Dieser war es auch, auf den der Gedanke zurückgeht, die durch Basaltsteinbrüche entstandenen Felshöhlen in Niedermendig mit ihren konstant niedrigen Temperaturen zur Bierlagerung zu verwenden. Bald schon errichtete man dort eine eigene Brauerei, die schließlich den Großteil der Produktion ausmachte. Das Geschäft florierte einige Jahrzehnte, ging aber Ende des 19. Jahrhunderts zurück. Der Konjunktureinbruch 1900/1901, der sinkende Bierkonsum, gesellschaftliche Strömungen für Abstinenz und Mäßigung und
Finanzierungsprobleme führten dazu, dass 1911 die Brauerei in Niedermendig und 1923 auch der Rest in Neuwied geschlossen werden mussten.

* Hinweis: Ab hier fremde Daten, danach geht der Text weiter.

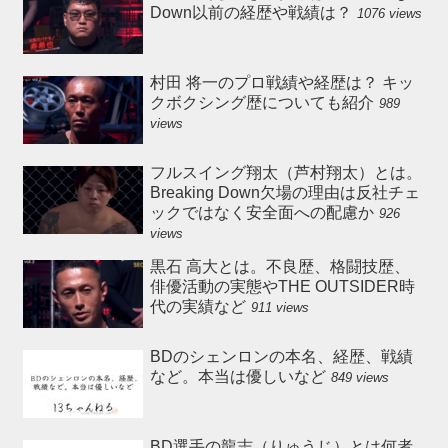
Down以前の経歴や戦績は？
1076 views
村田 将一のプロ戦績や経歴は？ キッ
クボクシング歴についても紹介
989
views
フルスイング翔太（芦村翔太）とは。
Breaking Down欠場の理由は反社チェ
ックではなく安全面への配慮か
926
views
黒石 高大とは。不良歴、格闘技歴、
俳優活動の実態やTHE OUTSIDER時
代の実績など
911 views
BDのシェンロンの本名、経歴、戦績
など。本当は優しいなど
849 views
BD選手の龍志（りゅうじ）とは何者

Eduard Seiler (1858 – 1918, Foto aus Familienbesitz) wurde 1894 als Vorsteher nach Neuwied berufen. Davor hatte er die Geschäfte der Brüdergemeine in Sarepta (Russland) geleitet. Lange hat er für den Erhalt der Brauerei in Neuwied gekämpft. Dabei ging es auch um den Streit, ob die örtlichen Betriebe besser zentral von der Leitung der Brüder-Unität oder vor Ort von den Gemeinden geleitet werden. Die Gewinne wurden ohnehin zu 90 % an die Brüder-Unität abgeführt und trugen zur Finanzierung der weltweiten diakonischen und
missionarischen Arbeit bei.
Heute besteht als einziger Betrieb der Brüdergemeine in Neuwied der „Ofenbau des Brüderhauses“, der bis heute unter anderem Kachelöfen herstellt und verkauft.